While Day 1 of the Hyderabad Test was the test for the Bazballing batters, Day 2 was for England captain Ben Stokes, more than his bowlers. And it can be agreed that Stokes, though confident in his calls, could have and should have done better.
Pointing out that his spinners dished out plenty of bad balls is quite pointless now: Tom Hartley is on debut; Rehan Ahmed is in his second Test; Jack Leach, who missed the Ashes, is playing Test cricket after over 7 months; Joe Root, as handy as he is, is still a part-timer who was England’s best bowler on the day; and Indian batters are simply too good to miss out on bad balls.
But there were a couple of aspects that Ben Stokes could have controlled with more pragmatism than simply Bazballing his way.
Stokes started on the right foot by giving the ball to Joe Root in the first over of the day to target the left-hander Yashasvi Jaiswal, something the English skipper should have done yesterday.
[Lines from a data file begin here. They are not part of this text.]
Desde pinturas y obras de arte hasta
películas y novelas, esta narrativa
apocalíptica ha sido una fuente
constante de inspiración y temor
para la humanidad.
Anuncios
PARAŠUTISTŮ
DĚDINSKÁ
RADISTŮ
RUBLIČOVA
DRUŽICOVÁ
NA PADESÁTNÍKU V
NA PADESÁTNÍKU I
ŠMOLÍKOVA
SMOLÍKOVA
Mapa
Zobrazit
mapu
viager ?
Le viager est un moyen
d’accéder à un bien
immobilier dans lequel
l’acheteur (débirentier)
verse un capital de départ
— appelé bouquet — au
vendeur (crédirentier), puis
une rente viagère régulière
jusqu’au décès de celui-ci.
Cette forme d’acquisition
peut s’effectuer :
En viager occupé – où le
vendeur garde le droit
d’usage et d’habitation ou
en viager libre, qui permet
Root delivered instantly with Jaiswal’s dismissal.
However, after that, despite Shubman Gill mostly looking to defend and KL Rahul being new to the crease, England failed to assert control and gave away singles quite easily. Credit to Rahul for being nimble and smart on his backfoot and collecting singles, but Stokes’ funky fields even in the morning session meant that England didn’t bowl a single maiden over in the entire first session.
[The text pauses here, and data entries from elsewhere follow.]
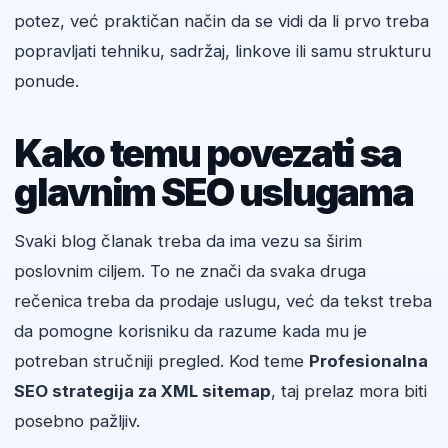
potez, već praktičan način da se vidi da li prvo treba
popravljati tehniku, sadržaj, linkove ili samu strukturu
ponude.
Kako temu povezati sa
glavnim SEO uslugama
Svaki blog članak treba da ima vezu sa širim
poslovnim ciljem. To ne znači da svaka druga
rečenica treba da prodaje uslugu, već da tekst treba
da pomogne korisniku da razume kada mu je
potreban stručniji pregled. Kod teme
Profesionalna
SEO strategija za XML sitemap
, taj prelaz mora biti
posebno pažljiv.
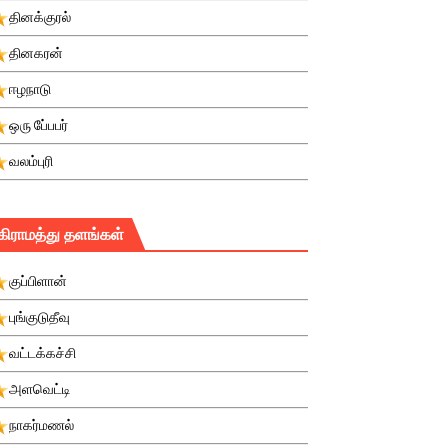
தினக்குரல்
தினகரன்
ஈழநாடு
ஒரு பே்பபர்
வலம்புரி
கிராமத்து தளங்கள்
குப்பிளான்
புங்குடுதீவு
வட்டக்கச்சி
அளவெட்டி
நாகர்மணல்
Surprisingly, Stokes removed Joe Root from the attack only after a spell of four overs in which he created a chance each of Rahul and Gill, one not grabbed by Ben Foakes and another not seen by Stokes as long-on.
Another contention-laden call from Ben Stokes was to start the day with Tom Hartley and not Jack Leach, despite both left-arm spinners having a contrasting time in the first day’s evening session when Hartley was smoked around while Leach brought some control and the wicket of Rohit Sharma.
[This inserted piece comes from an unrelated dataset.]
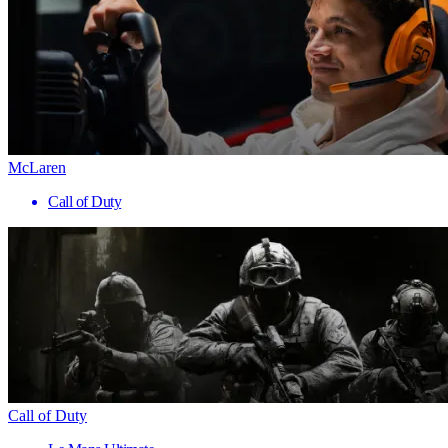
McLaren
Call of Duty
Call of Duty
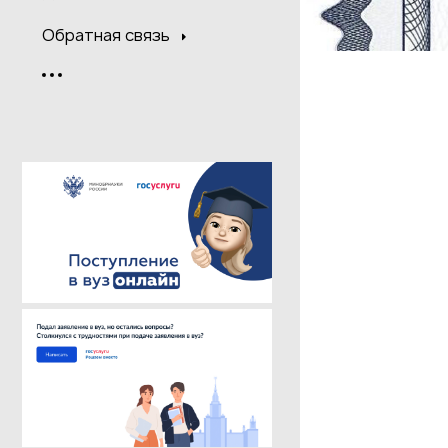
Обратная связь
Did Ben Stokes underbowl Jack Leach?

As expected, Stokes brought on Wood immediately after Shreyas Iyer, who is infamous for his short-ball weakness, into the attack. Wood, who would only bowl in small bursts, couldn’t have a crack at Iyer in his first over of the day as Rahul collected three boundaries.
However, throughout Wood’s spell, Stokes should have done better to keep Iyer on strike. In Wood’s fourth over, Rahul faced five balls.
Of whatever deliveries Wood got to bowl to Iyer, he beat his outside edge with a bluff length delivery after setting the field for a short ball, and got Iyer fending on a couple of other bumpers. However, with the pace of the ball decreasing significantly off the pitch, Wood couldn’t make the kind of impact England would have hoped for.
It also made one wonder if Stokes could have called his fielders in when Iyer was on strike and baited the Indian batter – who has grown to have a tendency to attack the short balls instead of ducking or keeping them down, as if to answer his critics – to have a go at Wood, which could result in a top-edge.
Stokes gave Hartley another long spell—it felt that Stokes was desperately trying to justify the move of picking Hartley for this Test match—and introduced Rehan Ahmed and later brought back Root. Amid all this, it was realised only by the end of the session that Jack Leach had bowled only 2 overs in the entire session.
It is baffling that England’s lead spinner got to bowl only two overs in the first session and he remained underbowled. Leach and Hartley both bowled 25 overs each, one leaking at 5.2 runs per over and another conceding at only 2.2 runs per over.
How, or why has Jack leach bowled only 18 overs out of 87 so far?
Stokes' captaincy and calls in this Test have been questionable? Your best bowler should bowl more than only 20 percent of overs.#INDvsENG— Jatin Khandelwal (@Jatin_Cricket_) January 26, 2024
In the second session, too, the story played out the same way: Stokes’ funky fields allowed KL Rahul to rotate the strike before Ravindra Jadeja got into the act with his enterprising batting.
The lack of control that someone like James Anderson or Ollie Robinson could have given from one end was lacking for England.